He called a little trick a performance which it had cost her eighteen months’ hard practice and no end of bruises to learn. Lily did not wait to be asked twice. She cut as desired and thought it a jolly lot easier to trot round quietly, as though out for a ride, with pretty smiles to the audience. She ended by paying more attention to her dresses than to her work:

“It’s not so much what one does,” she said, “as the way one does it.”

The sympathy with which she was surrounded unmanned the Spartan in her. She strove to please, no longer gave her performance for herself, like a machine, unerring and exact. Already in a few months, she was spoiled. She looked for adventitious successes. She said, “The audience is very cold at Birmingham,” because she was not asked out to supper, and, “They do like artistes at Sheffield, gee!” because a gentleman had sent her champagne and flowers in her dressing-room.

In the towns where she played three times a day—a matinée and two night turns—she gave half of her performance, cut whatever was dangerous or tiring. She never practised now; just went down in the morning to fetch her letters at the theater, where she loved receiving them, post-cards especially, which any one could read.
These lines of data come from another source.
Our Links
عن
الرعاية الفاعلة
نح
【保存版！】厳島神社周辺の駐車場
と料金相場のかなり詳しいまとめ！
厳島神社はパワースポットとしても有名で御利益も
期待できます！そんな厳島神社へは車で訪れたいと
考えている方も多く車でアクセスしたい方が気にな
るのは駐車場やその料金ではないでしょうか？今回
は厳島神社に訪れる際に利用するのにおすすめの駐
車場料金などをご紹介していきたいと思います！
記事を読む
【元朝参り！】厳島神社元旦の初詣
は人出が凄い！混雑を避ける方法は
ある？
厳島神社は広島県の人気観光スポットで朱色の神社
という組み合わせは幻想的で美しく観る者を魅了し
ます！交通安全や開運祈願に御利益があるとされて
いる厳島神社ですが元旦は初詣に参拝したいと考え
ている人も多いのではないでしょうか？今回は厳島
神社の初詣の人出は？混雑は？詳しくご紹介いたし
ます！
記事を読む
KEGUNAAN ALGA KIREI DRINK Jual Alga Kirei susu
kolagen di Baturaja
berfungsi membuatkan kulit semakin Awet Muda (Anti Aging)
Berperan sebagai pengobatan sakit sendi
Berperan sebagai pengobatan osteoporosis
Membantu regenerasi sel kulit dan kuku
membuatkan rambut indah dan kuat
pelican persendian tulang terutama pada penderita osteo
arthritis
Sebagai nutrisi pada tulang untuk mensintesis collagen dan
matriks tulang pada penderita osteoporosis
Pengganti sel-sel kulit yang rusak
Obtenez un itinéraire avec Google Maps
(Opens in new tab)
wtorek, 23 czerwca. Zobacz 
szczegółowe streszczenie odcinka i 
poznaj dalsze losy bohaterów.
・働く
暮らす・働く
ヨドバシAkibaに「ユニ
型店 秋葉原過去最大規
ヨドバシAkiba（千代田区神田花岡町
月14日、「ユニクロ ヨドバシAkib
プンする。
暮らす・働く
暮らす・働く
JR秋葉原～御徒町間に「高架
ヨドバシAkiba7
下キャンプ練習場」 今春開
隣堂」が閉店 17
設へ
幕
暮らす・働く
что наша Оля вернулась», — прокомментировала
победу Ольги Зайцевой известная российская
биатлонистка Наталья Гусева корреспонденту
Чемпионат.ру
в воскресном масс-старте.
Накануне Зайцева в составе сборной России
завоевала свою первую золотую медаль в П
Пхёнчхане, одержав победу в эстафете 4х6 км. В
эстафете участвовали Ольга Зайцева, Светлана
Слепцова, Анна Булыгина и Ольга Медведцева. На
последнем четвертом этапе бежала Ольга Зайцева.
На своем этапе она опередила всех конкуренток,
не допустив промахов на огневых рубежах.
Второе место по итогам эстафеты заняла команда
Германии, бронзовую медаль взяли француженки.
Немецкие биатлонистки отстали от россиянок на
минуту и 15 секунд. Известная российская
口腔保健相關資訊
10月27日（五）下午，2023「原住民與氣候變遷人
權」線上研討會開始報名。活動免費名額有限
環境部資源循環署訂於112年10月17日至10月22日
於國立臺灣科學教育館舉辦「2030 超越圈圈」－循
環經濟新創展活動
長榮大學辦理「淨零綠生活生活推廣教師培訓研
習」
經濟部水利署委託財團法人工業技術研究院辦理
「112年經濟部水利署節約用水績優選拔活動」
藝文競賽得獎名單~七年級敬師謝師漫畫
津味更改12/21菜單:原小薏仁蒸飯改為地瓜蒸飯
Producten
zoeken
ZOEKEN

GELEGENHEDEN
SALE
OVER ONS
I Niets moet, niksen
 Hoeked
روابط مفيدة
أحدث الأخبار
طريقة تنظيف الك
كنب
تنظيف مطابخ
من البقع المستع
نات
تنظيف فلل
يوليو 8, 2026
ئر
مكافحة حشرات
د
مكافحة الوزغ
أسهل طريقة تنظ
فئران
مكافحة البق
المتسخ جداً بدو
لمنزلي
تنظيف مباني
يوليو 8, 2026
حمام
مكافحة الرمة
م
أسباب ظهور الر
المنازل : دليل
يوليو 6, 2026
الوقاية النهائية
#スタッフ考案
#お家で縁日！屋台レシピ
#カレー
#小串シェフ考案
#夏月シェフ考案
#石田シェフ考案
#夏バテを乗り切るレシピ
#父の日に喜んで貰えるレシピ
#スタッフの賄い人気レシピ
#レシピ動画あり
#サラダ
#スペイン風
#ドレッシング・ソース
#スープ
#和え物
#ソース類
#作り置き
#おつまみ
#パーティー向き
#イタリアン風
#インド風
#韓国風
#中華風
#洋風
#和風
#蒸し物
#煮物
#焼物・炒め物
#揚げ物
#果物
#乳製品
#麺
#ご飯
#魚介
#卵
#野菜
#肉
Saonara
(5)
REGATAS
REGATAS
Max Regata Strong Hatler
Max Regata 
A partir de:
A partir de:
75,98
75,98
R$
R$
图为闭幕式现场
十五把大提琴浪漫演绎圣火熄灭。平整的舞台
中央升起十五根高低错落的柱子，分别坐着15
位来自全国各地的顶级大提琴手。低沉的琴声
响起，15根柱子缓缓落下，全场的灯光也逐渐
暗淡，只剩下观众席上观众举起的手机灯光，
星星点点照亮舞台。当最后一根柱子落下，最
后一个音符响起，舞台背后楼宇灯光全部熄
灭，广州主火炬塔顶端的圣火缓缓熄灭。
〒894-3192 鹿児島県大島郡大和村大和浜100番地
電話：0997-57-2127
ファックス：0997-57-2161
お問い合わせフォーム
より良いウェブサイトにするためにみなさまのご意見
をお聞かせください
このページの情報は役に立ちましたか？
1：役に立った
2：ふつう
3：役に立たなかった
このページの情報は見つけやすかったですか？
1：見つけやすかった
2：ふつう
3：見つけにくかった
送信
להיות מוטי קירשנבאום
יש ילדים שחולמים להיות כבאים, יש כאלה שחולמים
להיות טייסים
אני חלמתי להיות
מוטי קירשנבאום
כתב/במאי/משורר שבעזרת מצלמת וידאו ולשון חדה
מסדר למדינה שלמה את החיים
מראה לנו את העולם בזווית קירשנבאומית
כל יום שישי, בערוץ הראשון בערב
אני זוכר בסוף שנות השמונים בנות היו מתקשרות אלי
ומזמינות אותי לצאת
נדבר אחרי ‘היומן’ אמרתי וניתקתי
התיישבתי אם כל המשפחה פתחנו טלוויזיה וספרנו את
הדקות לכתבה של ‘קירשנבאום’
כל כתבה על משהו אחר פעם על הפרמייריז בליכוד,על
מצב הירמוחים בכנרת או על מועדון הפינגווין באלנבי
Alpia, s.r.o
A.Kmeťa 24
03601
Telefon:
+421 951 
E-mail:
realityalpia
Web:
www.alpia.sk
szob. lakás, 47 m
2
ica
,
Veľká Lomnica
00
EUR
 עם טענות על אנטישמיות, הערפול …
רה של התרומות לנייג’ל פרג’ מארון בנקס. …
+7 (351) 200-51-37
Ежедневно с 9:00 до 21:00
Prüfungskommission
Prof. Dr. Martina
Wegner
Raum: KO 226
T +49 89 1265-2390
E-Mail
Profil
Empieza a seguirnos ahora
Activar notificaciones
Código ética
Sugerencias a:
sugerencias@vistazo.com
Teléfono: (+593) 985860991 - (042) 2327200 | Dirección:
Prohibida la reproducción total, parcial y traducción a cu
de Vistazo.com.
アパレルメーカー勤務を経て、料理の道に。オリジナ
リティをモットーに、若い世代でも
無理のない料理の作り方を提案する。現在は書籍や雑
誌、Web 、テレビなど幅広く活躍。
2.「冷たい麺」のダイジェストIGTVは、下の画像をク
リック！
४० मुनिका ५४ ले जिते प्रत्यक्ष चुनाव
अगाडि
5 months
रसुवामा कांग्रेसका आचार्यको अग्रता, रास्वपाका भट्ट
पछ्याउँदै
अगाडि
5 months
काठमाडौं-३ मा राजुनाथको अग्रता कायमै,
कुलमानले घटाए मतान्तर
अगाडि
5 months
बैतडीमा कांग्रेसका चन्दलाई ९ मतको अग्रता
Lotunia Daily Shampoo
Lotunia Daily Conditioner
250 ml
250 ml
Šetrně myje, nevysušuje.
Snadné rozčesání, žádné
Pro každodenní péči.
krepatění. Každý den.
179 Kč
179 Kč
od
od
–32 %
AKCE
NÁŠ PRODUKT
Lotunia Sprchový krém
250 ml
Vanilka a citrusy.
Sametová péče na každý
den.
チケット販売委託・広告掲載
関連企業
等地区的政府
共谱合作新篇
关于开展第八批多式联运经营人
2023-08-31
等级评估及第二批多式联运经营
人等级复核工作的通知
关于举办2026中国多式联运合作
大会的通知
She said to the jossers:

“Send me lots; talk about motor-cars and champagne suppers: that drives the pros wild.”

She left them lying on the table, or else walked about on the stage, with her letters in her hand, like a lady overwhelmed with offers, with invitations. If, by any chance, she went to the practice at the end of the week, it was to display her hat, her new boots; and she laughed to herself when she saw the artistes, each on his carpet, fagging away like mad. She felt like a fine lady visiting a boarding-school, among those little girls practising their flip-flaps or gluing themselves to the wall to try their back-bendings. The pride of a Marjutti, who, they said, tortured her spinal column to achieve a double knot; the inordinate ambition of a Laurence, risking her life for the pleasure of risking it, were things which she did not understand. And then, all those accidents! Dolly Pawnee, the other day, had broken her arm at the New York Hippodrome; the Gilson girl had fallen on her head at Budapest. They were mad, thought Lily, to do all that without being obliged to! No, no; no more of that for her! The last thing she wanted was to spoil her face, seeing that she had nothing but her smile to keep her. And Lily grew timid, looked upon herself more and more as a very precious little thing. She gave herself terrible airs on rehearsal day; thought the stage too slippery, or too small. Lily wanted a stage thirty feet wide, no less; she who, in the old days, at a gesture from Pa, would have performed her whole turn, including the head-on-the-saddle, on the top of a cab or on the Stoke Newington pavement. Formerly, she used to think everything good, did not know what fatigue meant; now, in the middle of her turn, she would say to herself, sometimes with a feeling of discouragement:

“I’ve only done half. I’ve still got this and that to do.”

And the audience itself seemed to act as her confederate. When she missed one of her tricks, Lily would lay her bike on the stage, step down to the footlights, bow with a confused air, beg pardon with a smile and receive a reassuring round of applause. Lily loved these refined audiences: her audiences, as she said; not the matinée audiences, with seats at reduced prices: to see your grocer or your butcher in the front boxes was rotten; and those people gave themselves such airs. A cheap way of doing the grand!

And the landladies spoiled her, too; those worthy souls who treated her as their own daughter.

“And a jolly sight better!” thought Lily.